I just loved the portion where Vijay comes home after a meeting with De Silva where he comes to know about how De Silva’s entire family fell prey to spurious liquor on a Christmas day and how he has been waging a lone war against Teja ever since. As he is lost in these thoughts, Mala tries to talk to him about decorating their house. Vijay snaps and it is one of the most rewarding sequences about how disillusioned and frustrated he is at his current predicament. His words in a way gave a voice to many in the society who were actually in the same frame of mind. Soon Vijay is attacked by Teja’s men and nearly killed but Sher Khan saves him again (another sequence that is not particularly well done). After recovering, he goes all out against Teja and finally this time, he lands up with some substantial evidence against the man. During the final showdown, the fact finally dawns on him that Teja was the one who killed his parents in the first place.

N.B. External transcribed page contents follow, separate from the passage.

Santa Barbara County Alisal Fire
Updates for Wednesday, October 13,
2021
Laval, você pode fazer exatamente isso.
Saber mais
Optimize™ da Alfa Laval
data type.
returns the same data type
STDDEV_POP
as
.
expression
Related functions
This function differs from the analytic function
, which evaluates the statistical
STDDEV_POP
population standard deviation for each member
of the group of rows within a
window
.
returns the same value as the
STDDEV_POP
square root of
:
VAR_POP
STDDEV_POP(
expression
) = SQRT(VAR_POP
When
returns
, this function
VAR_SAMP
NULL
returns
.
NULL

The climax is a tad bit too dramatic and there are some editing issues here and there but that can all be forgiven because of the sheer satisfaction it brings to see the villain bite the dust after spending almost the whole film having an upper hand on the protagonist. This finale in a way also points to the very thought and belief that no matter how insurmountable an evil may feel, the good always triumphs in the end if that good is willing to fight.

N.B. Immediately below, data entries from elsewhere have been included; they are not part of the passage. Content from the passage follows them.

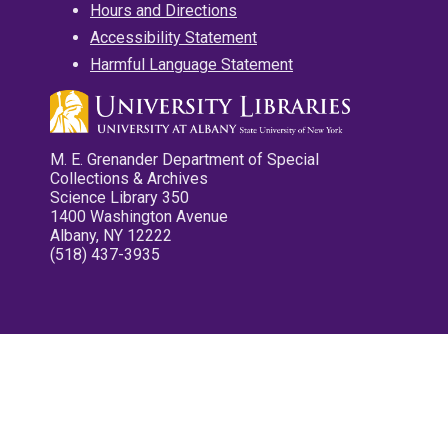
Hours and Directions
Accessibility Statement
Harmful Language Statement
M. E. Grenander Department of Special
Collections & Archives
Science Library 350
1400 Washington Avenue
Albany, NY 12222
(518) 437-3935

This review wouldn’t be complete without a word or two about Pran. With his red hair and equally noticeable sherwani and an interesting rendering of the khan-dialect with words like “khabis ka baccha” and “Vijay Khan” thrown in every now and then, Sher Khan is a character who is easy to love and like. He is the prototype of the loyal friend who starts off as an enemy but is beguiled by the protagonist’s goodness and becomes his ally for life. This mantra has been used innumerable times in Bollywood but seldom was able to achieve kind of success that Pran’s character is able to extract here. The reason is Pran’s wonderful act for which he deserves every bit of appreciation.

Ajit’s Teja became immortal for his “Mona darling”, “Sona” and a breezy but calmly evil attitude. He enacted a similar part in many other films but never with the kind of success that he is able to garner here. Even other antagonists took leaves out of his sublime act and interpreted it in their own manners. It is difficult not to like his act even though he is detestable. Java Bachchan’s character goes through a strange arc in this film. From a self-sufficient and free individual, she metamorphs into a clingy la housewife character that is happy to shy away from every atrocity and horror in the world as long as she has beautiful and flowy curtains on her windows and her man by her side. For writers like Salim-Javed who wrote some of the most progressive women every written in Bollywood (Shanti-Trishul (1978), Anita- Deewaar (1975)), this was a far cry.

Overall, Zanjeer is a potpourri of every ingredient that makes Hindi films irresistible to the viewers. It has high drama, it has songs, it has camaraderie, it has a larger than life antagonist and it has a David vs Goliath scenario that works really well. Add to that a new discovery in the form of the angry-young-man attitude and you have a film that is a classic for all the right reasons.